We can learn so much from neurobiology (how our brains actually do work), teamwork studies from the military, and symbolic systems or the world of information systems. Teams in combat can’t afford to be out of synch any more than healthcare professionals can, because in either situation, death or disability can result.  As we developed the RROHC 10 steps or best practices, we knew from empirical application of education at 160+ hospitals or HC organizations, that everyone must have a mental model before they can apply the ideas in their work.
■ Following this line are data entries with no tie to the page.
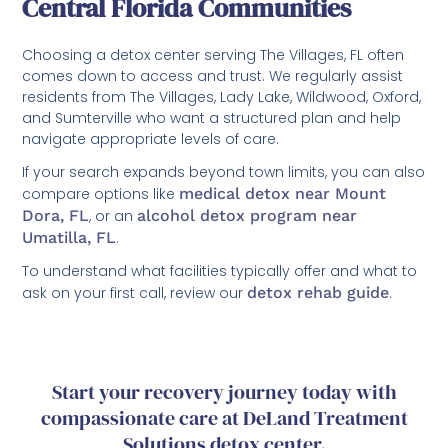
Central Florida Communities
Choosing a detox center serving The Villages, FL often
comes down to access and trust. We regularly assist
residents from The Villages, Lady Lake, Wildwood, Oxford,
and Sumterville who want a structured plan and help
navigate appropriate levels of care.
If your search expands beyond town limits, you can also
compare options like
medical detox near Mount
Dora, FL
, or an
alcohol detox program near
Umatilla, FL
.
To understand what facilities typically offer and what to
ask on your first call, review our
detox rehab guide
.
Start your recovery journey today with
compassionate care at DeLand Treatment
Solutions detox center.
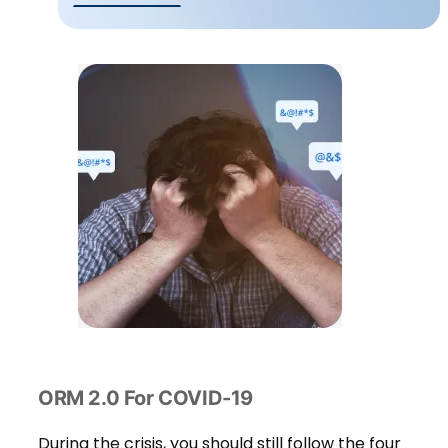
ORM 2.0 For COVID-19
During the crisis, you should still follow the four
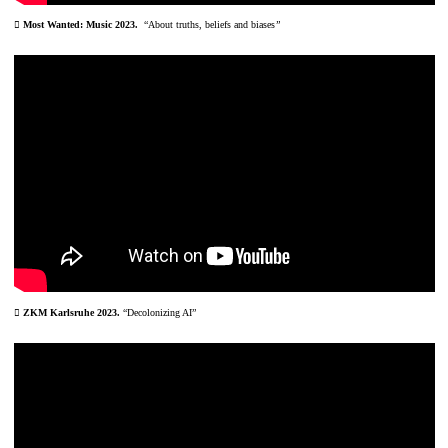
︎ Most Wanted: Music 2023.
“
About truths, beliefs and biases
”
︎ ZKM Karlsruhe 2023.
“Decolonizing AI”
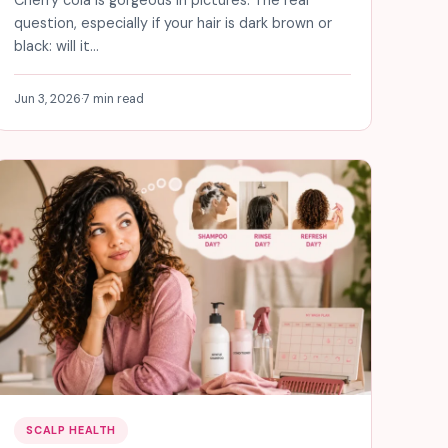
question, especially if your hair is dark brown or
black: will it…
Jun 3, 2026
·
7 min read
SCALP HEALTH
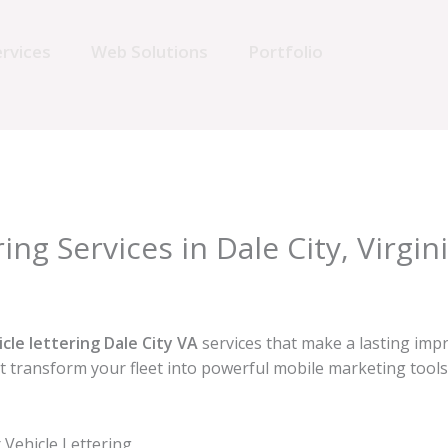
rvices
Web Solutions
Portfolio
ing Services in Dale City, Virgin
icle lettering Dale City VA
services that make a lasting imp
hat transform your fleet into powerful mobile marketing too
Vehicle Lettering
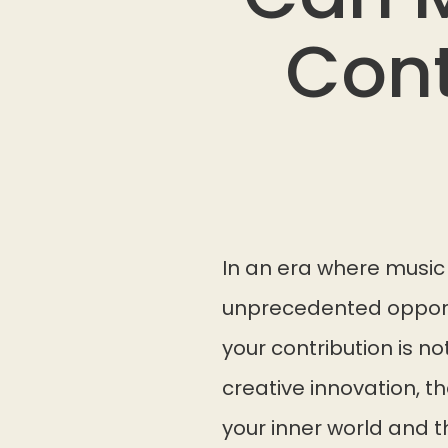
Cont
In an era where music 
unprecedented opportu
your contribution is n
creative innovation, 
your inner world and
We also combined  critical thinking theories that prescribed application of concepts and models to create productive memory and the templates for clinical judgment.  From Case Western and the College of Wm and Mary (Druskat, Pescosolido), shared mental models are “theories in use” or “shared cognition” that can be used with complex adaptive systems to aid with both explicit and implicit messaging among team members.   The psychological ownership, continuous learning, and “heedful interrelating” allows business and psychology to aide us as well as the military in better teamwork. 
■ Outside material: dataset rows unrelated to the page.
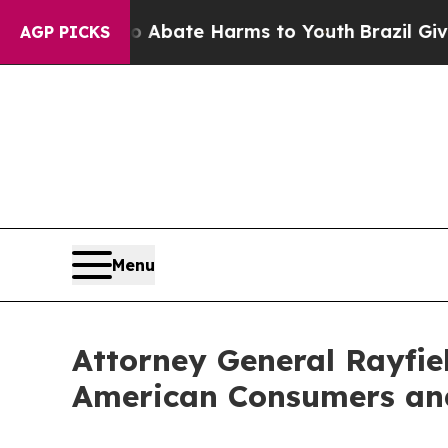
ion Fund to Abate Harms to Youth
Brazil Gives P
AGP PICKS
Menu
Attorney General Rayfiel
American Consumers and 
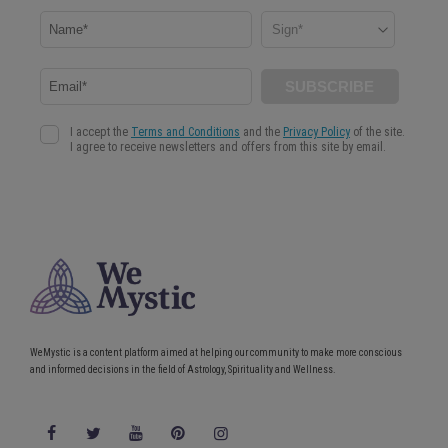
WeMystic is a content platform aimed at helping our community to make more conscious
and informed decisions in the field of Astrology, Spirituality and Wellness.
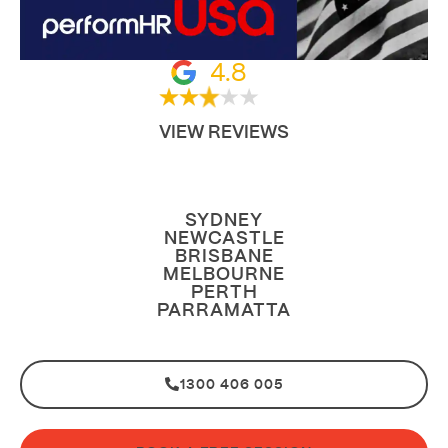
4.8
VIEW REVIEWS
SYDNEY
NEWCASTLE
BRISBANE
MELBOURNE
PERTH
PARRAMATTA
1300 406 005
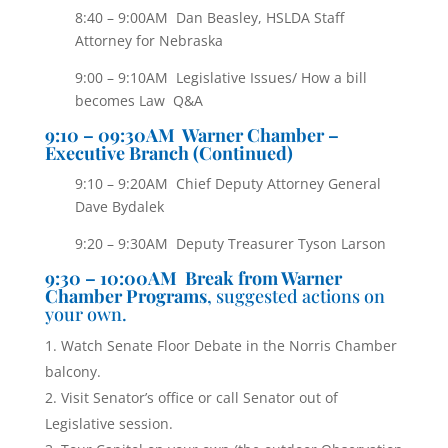
8:40 – 9:00AM Dan Beasley, HSLDA Staff
Attorney for Nebraska
9:00 – 9:10AM Legislative Issues/ How a bill
becomes Law Q&A
9
:10 – 09:30AM Warner Chamber –
Executive Branch (Continued)
9:10 – 9:20AM Chief Deputy Attorney General
Dave Bydalek
9:20 – 9:30AM Deputy Treasurer Tyson Larson
9:30 – 10:00AM Break from Warner
Chamber Programs
, suggested actions on
your own.
Watch Senate Floor Debate in the Norris Chamber
balcony.
Visit Senator’s office or call Senator out of
Legislative session.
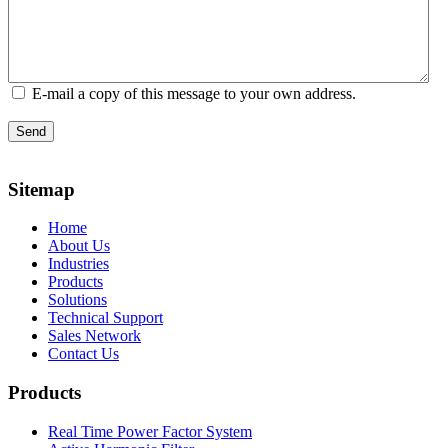
E-mail a copy of this message to your own address.
Send
Sitemap
Home
About Us
Industries
Products
Solutions
Technical Support
Sales Network
Contact Us
Products
Real Time Power Factor System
Now to the world of Info systems:   If we have shared goals, we then have “joint intention,” which works well in environments where teams must “filter and fuse an overwhelming amount of information and make critical decisions under time constraints.”  The “shared understanding of team structure” (different roles) enable a team member todevelop a higher level of abstraction about capabilities, expertise, and responsibilities.” (Yen, Fan, Sun, Chen et al, Penn State, Volz, R, Texas A and M).

People at work MUST understand the framework of “what does a day in the life of an expert look like here?” “What is expected of me to be a part of this culture?”  Sounds like RROHC to me!